O relatório se baseia em dados oficiais e de institutos de pesquisa com o objetivo de ampliar a discussão sobre o setor, criação de séries históricas, facilitando, inclusive, a realização de comparativos com outros mercados mundiais. 

 A publicação reúne números, análises e projeções que traçam uma radiografia do setor incluindo o perfil das empresas, sua participação na economia e na balança comercial do país, quantidade e distribuição geográfica, além de projetar perspectivas para o futuro sob o ponto de vista tanto do mercado nacional como internacional.   Nesse levantamento, a Indústria de Software e Serviços de Tecnologia da Informação e Comunicação foi analisada com base em quatro grandes segmentações das atividades: Indústria de Software, Serviços de TI, Serviços de Telecomunicações e Outros Serviços Relacionados. 

Cenário 

De acordo com o relatório, os últimos anos apresentaram múltiplos desafios, principalmente em decorrência da pandemia desencadeada com a covid-19. Nesse contexto, a atuação do mercado de tecnologia foi essencial para trazer soluções ao novo formato de trabalho e à aceleração da transformação digital. 
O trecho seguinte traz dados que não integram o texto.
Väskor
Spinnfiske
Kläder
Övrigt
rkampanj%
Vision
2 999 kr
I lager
 Em 2019, 135,3 mil empresas formavam o setor de Indústria de Software e Serviços de Tecnologia da Informação e Comunicação, o que representa um salto de 12,8% em relação a 2018. Chama a atenção a baixa média de colaboradores por empresa: apenas oito pessoas. Em 2021, o mercado de trabalho do setor encerrou com 15% a mais de profissionais contratados em relação ao ano imediatamente anterior. A indústria de software emprega 55% dos trabalhadores da ISSTIC.

“Mesmo com o ambiente de desemprego que a gente viveu nos últimos anos, o setor continua cada vez mais demandando recursos humanos. Toda vez que uma nova área do conhecimento se incorpora às tecnologias digitais, mais oportunidades de capacitação se aprova. Nesse momento, o grande desafio é o pessoal de inteligência artificial, de segurança da internet e o pessoal de tecnologias quânticas. Esses mercados a gente precisa rapidamente responder e preparar o capital humano, porque o desafio passa necessariamente por incorporação dessas tecnologias digitais em um ambiente de TIC”, afirmou o ministro do Ministério da Ciência, Tecnologia e Inovações, Paulo Alvim. 
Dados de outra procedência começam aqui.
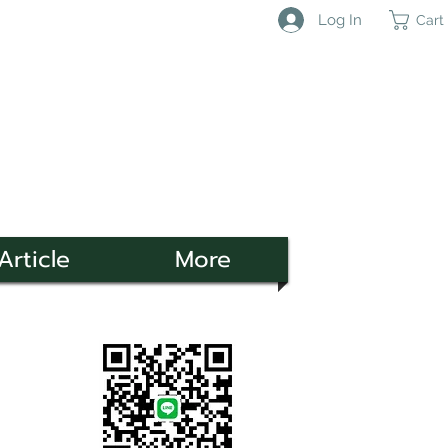
Log In
Cart
Article
More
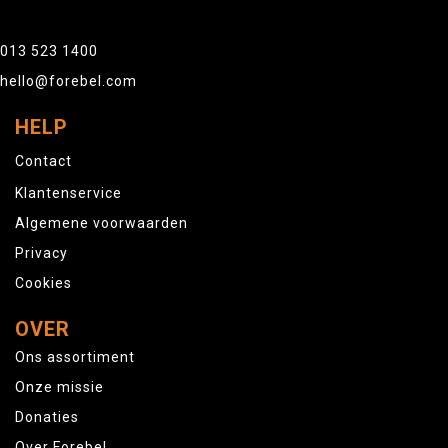
013 523 1400
hello@forebel.com
HELP
Contact
Klantenservice
Algemene voorwaarden
Privacy
Cookies
OVER
Ons assortiment
Onze missie
Donaties
Over Forebel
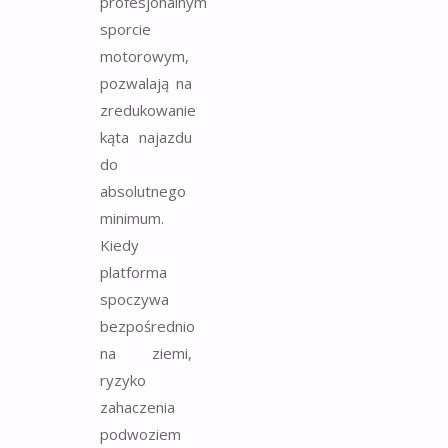
profesjonalnym
sporcie
motorowym,
pozwalają na
zredukowanie
kąta najazdu
do
absolutnego
minimum.
Kiedy
platforma
spoczywa
bezpośrednio
na ziemi,
ryzyko
zahaczenia
podwoziem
No ano passado, estima-se que a indústria de software, responsável por cerca de um quinto da ISSTIC, cresceu 9,2% e Telecomunicações apenas 1,9%. Em termos de produção, a área de telecomunicações perdeu espaço para a indústria de software e serviços de TI entre 2019 e 2021. Nesse período, inclusive, serviços de TI foram destaque com o melhor desempenho: crescimento médio de 6,5% ao ano e aumento da participação na ISSTIC de 2,5 pontos percentuais.

   De acordo com o MCTI, o país é um dos grandes players globais em telecomunicações, abrigando mais de 30% da população da América Latina, e o maior mercado da região para o segmento. Apesar da importância, Telecom registrou queda na participação na ISSTIC de 3 pontos percentuais no período. Já a indústria de software aumentou ligeiramente a sua contribuição à ISSTIC (+0,5 ponto percentual) nos anos comparados. 
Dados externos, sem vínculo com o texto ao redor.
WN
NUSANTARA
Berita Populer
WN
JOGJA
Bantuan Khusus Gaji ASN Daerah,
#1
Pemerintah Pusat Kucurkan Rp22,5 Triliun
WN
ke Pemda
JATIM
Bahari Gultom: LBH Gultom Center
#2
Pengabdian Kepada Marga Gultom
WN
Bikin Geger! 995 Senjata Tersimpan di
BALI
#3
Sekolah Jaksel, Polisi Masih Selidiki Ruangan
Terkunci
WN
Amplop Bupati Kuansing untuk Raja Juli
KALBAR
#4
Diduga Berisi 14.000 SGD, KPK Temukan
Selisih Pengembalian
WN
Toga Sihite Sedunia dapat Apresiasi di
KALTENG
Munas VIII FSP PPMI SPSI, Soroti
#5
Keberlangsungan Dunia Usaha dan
 “O mercado de TIC brasileiro cresce acima da taxa global, temos potencial brasileiro de execução, o desempenho dos serviços de TI chama a atenção tanto em termos de produtividade quanto de crescimento”, frisou a pesquisadora do Observatório Softex, Elinne Val. 

O relatório identifica, também, que após dois anos de desaceleração no volume de serviços transacionados com o mercado internacional, o Brasil apresentou estabilidade em 2020, movimentando US$ 8,5 bilhões em negócios, um incremento de 7,7% que coloca o Brasil na 24ª posição na corrente de comércio mundial.

  Em termos de projeções para o Brasil, o relatório estima para a ISSTIC gastos 8,2% maiores em 2022, chegando à casa dos US$ 69,7 bilhões, o equivalente a um aumento de 1,3% na participação no mercado mundial de serviços de TIC. Esse desempenho estaria relacionado ao mercado de software, impulsionado pelo crescimento da economia digital como resposta ao novo cenário gerado pela pandemia, demandando investimentos consideráveis ​​em segurança de dados e na aceleração da migração para a nuvem [ferramenta virtual de armazenamento de dados]. 

“Com esse estudo, oferecemos a instituições públicas e privadas dados fundamentais para apoio na tomada de decisões e na implementação de políticas setoriais. Desta forma, será possível traçar com mais precisão estratégias eficazes para a promoção e o desenvolvimento da indústria brasileira de software e serviços de TI”, avalia o presidente da Softex, Ruben Delgado.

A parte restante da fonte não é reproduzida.